▶ EXERCISE REQUIREMENTS: Extract the final stretch of the data: the line that contains "unu ortaya koyar. Onun ilim ve metafizik" and every line after it, unaltered, and no other lines.

▶ EXERCISE INPUTS:
______
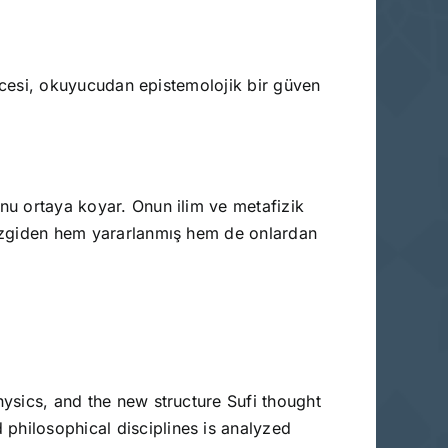
şüncesi, okuyucudan epistemolojik bir güven
unu ortaya koyar. Onun ilim ve metafizik
 çizgiden hem yararlanmış hem de onlardan
hysics, and the new structure Sufi thought
 philosophical disciplines is analyzed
______
▶ WRITTEN RESPONSE:
unu ortaya koyar. Onun ilim ve metafizik
 çizgiden hem yararlanmış hem de onlardan
hysics, and the new structure Sufi thought
 philosophical disciplines is analyzed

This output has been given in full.